There are 3 possible situations in which you might encounter empty states:

  1. You use the product for the first time.
  2. You cleared all your data.
  3. You encountered an error.

Wuntu app - empty state screen on the wallet

For example: Wuntu is an app to receive offers and treats each week. When you open the app you get a message that there are “no used items in your wallet”. This doesn’t answer any question. On the contrary, it raises a lot of new questions such as:

  1. "What is the wallet?"
  2. "Why are there no items yet?"
  3. "How do I add items?"

So how can you avoid this situation? Let’s take a look at the 3 moments when a user interacts with empty state screens. Depending on the moment, you handle empty states differently.


1. First use

When you are using a product for the first time, chances are that many pages are still blank because there isn’t any content to be displayed yet.

In most cases, you need to create this content yourself. However, when you are completely new to a product, you haven’t got a clue how it exactly works and where everything is located. This is where the empty screens come in place. Their role is to guide you in the right direction and tell you exactly what each section of the product does.

One option is to create dummy content. This gives a preview of what the product will look like once you have taken some actions.

A great example of this is Gmail. When you create a new account you will never be greeted by an empty inbox, instead there will already be a couple of emails waiting for you (sent by Team Gmail). These emails contain information on how to get started with the product.

Gmail - prefilled mailbox with some mails by Team Gmail

A second option is a standard empty state screen that contains information about each page and a clear call to action - if possible.

Let’s take a look at our redesign of a platform to send out online mailing campaigns. As you can see on the first screen, the user had not yet created a mailing campaign so the table is still empty with some small text saying: ‘no entries’. This is far from engaging and, in addition, the user might not even know what a campaign is and why he should care about it.

Mailing - Old design

In our redesign we added an empty state screen explaining what a “mailing campaign” is and how it works. We also guide the user in the right direction by engaging them to create a new mailing.

Mailing - New design


2. User cleared all his data

Empty state screens can also be very helpful when you decide to delete all your data, like notifications or old mails. This notification drawer by BrightHR is an example. As you can see they do not show plain text saying “No new notifications” but instead they show this:

BrightHR - empty state screen notification drawer

What BrightHR does is use some fun copy and a nice illustration to make the user smile. However, be careful not to overdo the fun stuff; you certainly don’t want to make the message difficult to understand. Focus on bringing across your message first, and then you think about how to add a dash of fun.


3. Error

A bad error page is maybe one of the most frustrating screens to encounter. You made an error or something went wrong in the system. Maybe a page is missing or the Internet is down. No matter the issue, when you don’t get clear feedback of what is wrong, errors can become really frustrating.

Being clear about what exactly went wrong and how you can recover from a mistake is vital. Keep the technical details to a minimum and focus on using human language.

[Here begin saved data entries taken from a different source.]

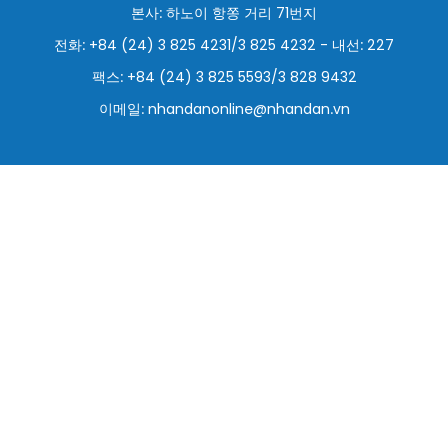
본사: 하노이 항쫑 거리 71번지
스포츠
전화: +84 (24) 3 825 4231/3 825 4232 - 내선: 227
과학기술
팩스: +84 (24) 3 825 5593/3 828 9432
이메일:
nhandanonline@nhandan.vn
여행
세계
사진
비디오
인포그래픽
메가스토리
회사 소개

Below you can find an example of Google Cast. A simple message tells you that you are not connected to Wi-Fi, together with a clear call-to-action to turn your Wi-Fi on.

Google Cast - error state, wifi not connected


Designing a great product is one thing, getting your users to actually use it is another. Get your users on board by guiding them through your application and by giving them the feeling that you’re always there to help them.

By nailing your empty states, you are one step closer to the superb user experience you are aiming for.